Donald Trump Jr.'s wife Vanessa was rushed to the emergency room today after opening a package addressed to Trump Jr. which contained an unidentified white powder.
The package was sent to Trump Jr.'s Manhattan apartment building.
ABC News reports that Vanessa and two others were decontaminated by firefighters at the scene, and President Trump's daughter-in-law was then rushed to the hospital for further examination as a precaution.
Police and Secret Service are investigating so time will tell what was in the envelope and hopefully agents will be able to trace its origins.
At the time of reporting, investigators believe the substance is not hazardous.
The mystery letter will certainly serve as a warning that Trump's family could at any time be targeted, even in the safety of their own well-secured home.
Today's story is reminiscent of the anthrax attacks that occurred just a week after the terrorist attack on 9-11-2001.
Letters containing an unknown substance later known to be weaponized anthrax spores were sent through the U.S. mail system to prominent politicians and journalists.
The attacks caused a wave of panic and propelled the narrative that 9-11 was just the beginning and terror would be a new way of life for Americans.
The anthrax attacks were used by the Bush administration to underscore the weapons of mass destruction myth, pivoting American consciousness from wanting to go after Osama bin Laden and set our sights on the invasion of Iraq to dismantle their biological weapons program.
Mr. President, in your speeches now, you rarely talk or mention Osama bin Laden.
Why is that?
Well, I don't know where he is.
You know, I just don't spend that much time on him, at least to be honest with you.
Early on in that case, investigators determined the strain of anthrax was of the AIMS strain and therefore must have been perpetrated by someone working within the U.S., not by a foreign actor.
But even with that knowledge, Colin Powell was sent to the U.N. with a vial full of white powder to gain support for the Iraq War.
The FBI, overseen by Robert Mueller at the time, by the way, Made all sorts of bumbles.
Initially, they pinned the letters on a retired bioweapons scientist named Stephen Hatfield.
Hatfield would later win a $4.6 million settlement in 2008 for being wrongly accused, but only after his reputation had been thoroughly destroyed.

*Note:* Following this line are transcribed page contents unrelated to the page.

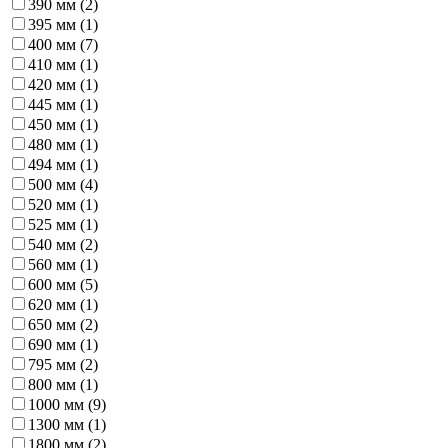
390 мм (
2
)
395 мм (
1
)
400 мм (
7
)
410 мм (
1
)
420 мм (
1
)
445 мм (
1
)
450 мм (
1
)
480 мм (
1
)
494 мм (
1
)
500 мм (
4
)
520 мм (
1
)
525 мм (
1
)
540 мм (
2
)
560 мм (
1
)
600 мм (
5
)
620 мм (
1
)
650 мм (
2
)
690 мм (
1
)
795 мм (
2
)
800 мм (
1
)
1000 мм (
9
)
1300 мм (
1
)
1800 мм (
2
)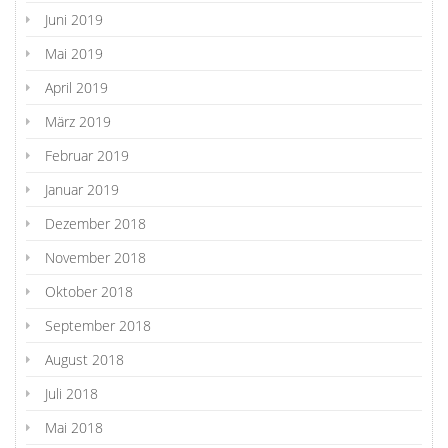
Juni 2019
Mai 2019
April 2019
März 2019
Februar 2019
Januar 2019
Dezember 2018
November 2018
Oktober 2018
September 2018
August 2018
Juli 2018
Mai 2018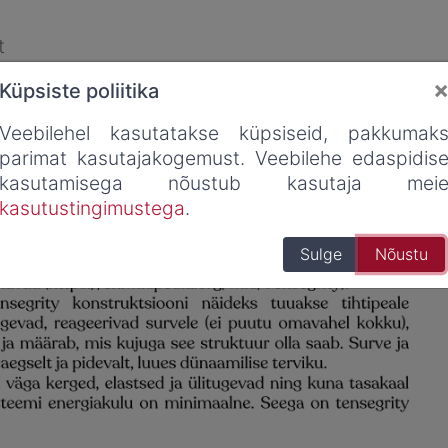
t
Küpsiste poliitika
Veebilehel kasutatakse küpsiseid, pakkumak
parimat kasutajakogemust. Veebilehe edaspidis
kasutamisega nõustub kasutaja mei
kasutustingimustega
.
Sulge
Nõustu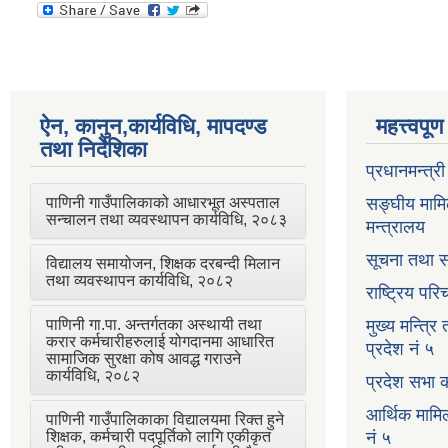
ऐन, कानुन,कार्यविधि, मापदण्ड
महत्त्वपू
तथा निर्देशिका
प्रधानमन्त्र
पाणिनी गाउँपालिकाको आधारभूत अस्पताल
सङ्घीय मामि
सन्चालन तथा व्यवस्थापन कार्यविधि, २०८३
मन्त्रालय
सूचना तथा स
विद्यालय समायोजन, शिक्षक दरबन्दी मिलान
तथा व्यवस्थापन कार्यविधि, २०८२
राष्ट्रिय प
पाणिनी गा.पा. अन्तर्गतका अस्थायी तथा
मुख्य मन्त्रि
करार कर्मचारीहरुलाई योगदानमा आधारित
प्रदेश नं ५
सामाजिक सुरक्षा कोष आवद्ध गराउने
कार्यविधि, २०८२
प्रदेश सभा क
आर्थिक मामि
पाणिनी गाउँपालिकाका विद्यालयमा रिक्त हुने
शिक्षक, कर्मचारी पदपूर्तिको लागि एकीकृत
नं ५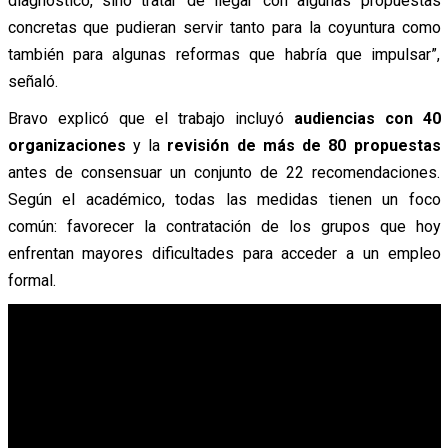
diagnóstico, sino tratar de llegar con algunas propuestas
concretas que pudieran servir tanto para la coyuntura como
también para algunas reformas que habría que impulsar”,
señaló.
Bravo explicó que el trabajo incluyó
audiencias con 40
organizaciones
y la
revisión de más de 80 propuestas
antes de consensuar un conjunto de 22 recomendaciones.
Según el académico, todas las medidas tienen un foco
común: favorecer la contratación de los grupos que hoy
enfrentan mayores dificultades para acceder a un empleo
formal.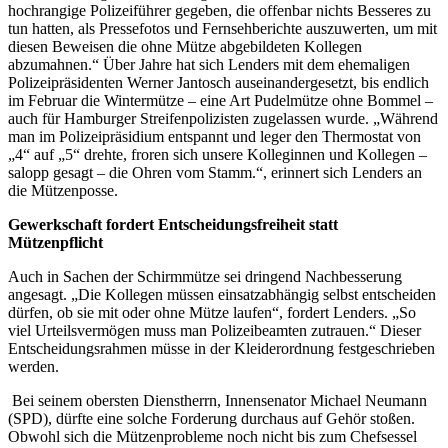
hochrangige Polizeiführer gegeben, die offenbar nichts Besseres zu
tun hatten, als Pressefotos und Fernsehberichte auszuwerten, um mit
diesen Beweisen die ohne Mütze abgebildeten Kollegen
abzumahnen.“ Über Jahre hat sich Lenders mit dem ehemaligen
Polizeipräsidenten Werner Jantosch auseinandergesetzt, bis endlich
im Februar die Wintermütze – eine Art Pudelmütze ohne Bommel –
auch für Hamburger Streifenpolizisten zugelassen wurde. „Während
man im Polizeipräsidium entspannt und leger den Thermostat von
„4“ auf „5“ drehte, froren sich unsere Kolleginnen und Kollegen –
salopp gesagt – die Ohren vom Stamm.“, erinnert sich Lenders an
die Mützenposse.
Gewerkschaft fordert Entscheidungsfreiheit statt
Mützenpflicht
Auch in Sachen der Schirmmütze sei dringend Nachbesserung
angesagt. „Die Kollegen müssen einsatzabhängig selbst entscheiden
dürfen, ob sie mit oder ohne Mütze laufen“, fordert Lenders. „So
viel Urteilsvermögen muss man Polizeibeamten zutrauen.“ Dieser
Entscheidungsrahmen müsse in der Kleiderordnung festgeschrieben
werden.
Bei seinem obersten Dienstherrn, Innensenator Michael Neumann
(SPD), dürfte eine solche Forderung durchaus auf Gehör stoßen.
Obwohl sich die Mützenprobleme noch nicht bis zum Chefsessel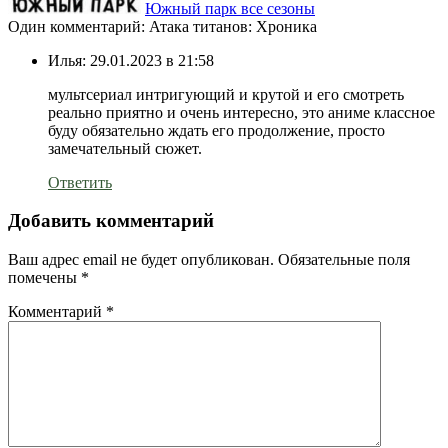
Южный парк все сезоны
Один комментарий: Атака титанов: Хроника
Илья:
29.01.2023 в 21:58
мультсериал интригующий и крутой и его смотреть
реально приятно и очень интересно, это аниме классное
буду обязательно ждать его продолжение, просто
замечательный сюжет.
Ответить
Добавить комментарий
Ваш адрес email не будет опубликован.
Обязательные поля
помечены
*
Комментарий
*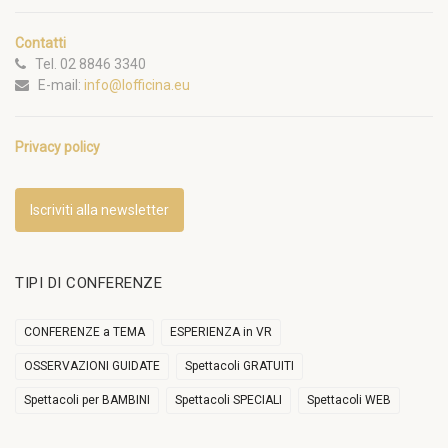
Contatti
Tel. 02 8846 3340
E-mail:
info@lofficina.eu
Privacy policy
Iscriviti alla newsletter
TIPI DI CONFERENZE
CONFERENZE a TEMA
ESPERIENZA in VR
OSSERVAZIONI GUIDATE
Spettacoli GRATUITI
Spettacoli per BAMBINI
Spettacoli SPECIALI
Spettacoli WEB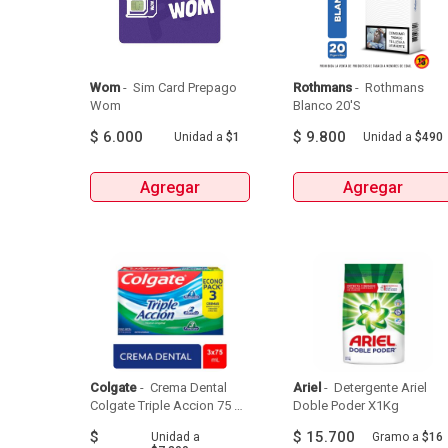
Wom
 - 
 Sim Card Prepago 
Rothmans
 - 
 Rothmans 
Wom 
Blanco 20'S 
$
6.000
$
9.800
Unidad
a
$1
Unidad
a
$490
Agregar
Agregar
Colgate
 - 
 Crema Dental 
Ariel
 - 
 Detergente Ariel 
Colgate Triple Accion 75 Ml 
Doble Poder X1Kg 
X3 Unds 
$
$
15.700
Unidad
a
Gramo
a
$16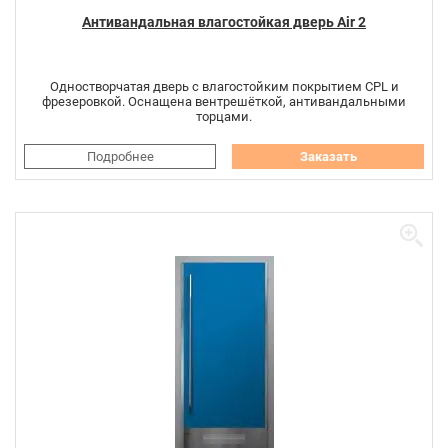
Антивандальная влагостойкая дверь Air 2
Одностворчатая дверь с влагостойким покрытием CPL и
фрезеровкой. Оснащена вентрешёткой, антивандальными
торцами.
Подробнее
Заказать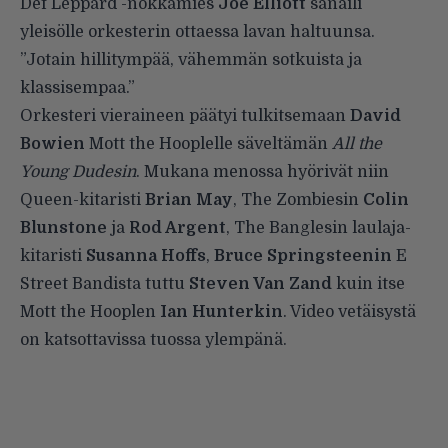
Def Leppard -nokkamies
Joe Elliott
sanaili
yleisölle orkesterin ottaessa lavan haltuunsa.
”Jotain hillitympää, vähemmän sotkuista ja
klassisempaa.”
Orkesteri vieraineen päätyi tulkitsemaan
David
Bowien
Mott the Hooplelle säveltämän
All the
Young Dudesin
. Mukana menossa hyörivät niin
Queen-kitaristi
Brian May
, The Zombiesin
Colin
Blunstone
ja
Rod Argent
, The Banglesin laulaja-
kitaristi
Susanna Hoffs
,
Bruce Springsteenin
E
Street Bandista tuttu
Steven Van Zand
kuin itse
Mott the Hooplen
Ian Hunterkin
. Video vetäisystä
on katsottavissa tuossa ylempänä.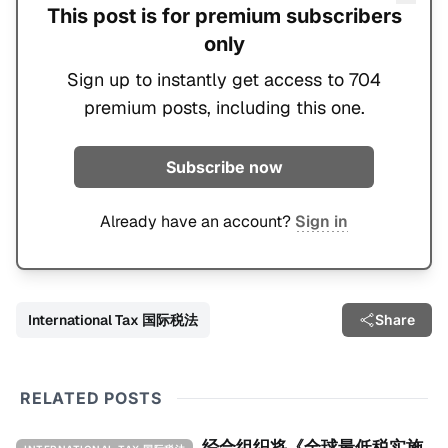
This post is for premium subscribers
only
Sign up to instantly get access to 704
premium posts, including this one.
Subscribe now
Already have an account?
Sign in
International Tax 国际税法
Share
RELATED POSTS
经合组织将《全球最低税实施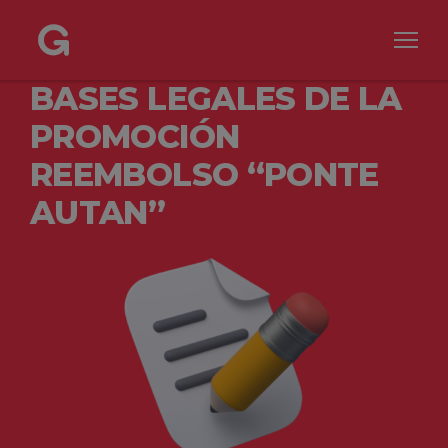
BASES LEGALES DE LA
PROMOCIÓN
REEMBOLSO “PONTE
AUTAN”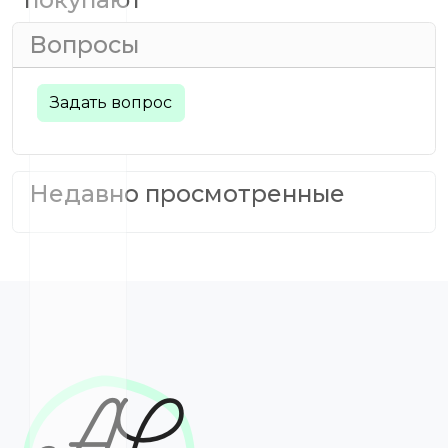
Вопросы
Задать вопрос
Недавно просмотренные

The FBI then pinned the attacks on a man named Bruce Ivins, a senior biodefense researcher at Maryland's Fort Detrick military installation.
He would commit suicide shortly thereafter.
The only evidence the FBI offered linking Ivins to the attacks was an empty flask they say Ivins used to grow the Ames strain on his downtime.
However, people familiar with what it would take to grow a colony of anthrax the size that was used in these attacks said it would be impossible that Ivins could do that on his own time without being noticed.
And in 2011, after the FBI had formally closed its investigation, the National Academy of Sciences concluded that the anthrax found in the flask could not be traced back to anthrax contained in the letters, and they cast doubt on the FBI's findings.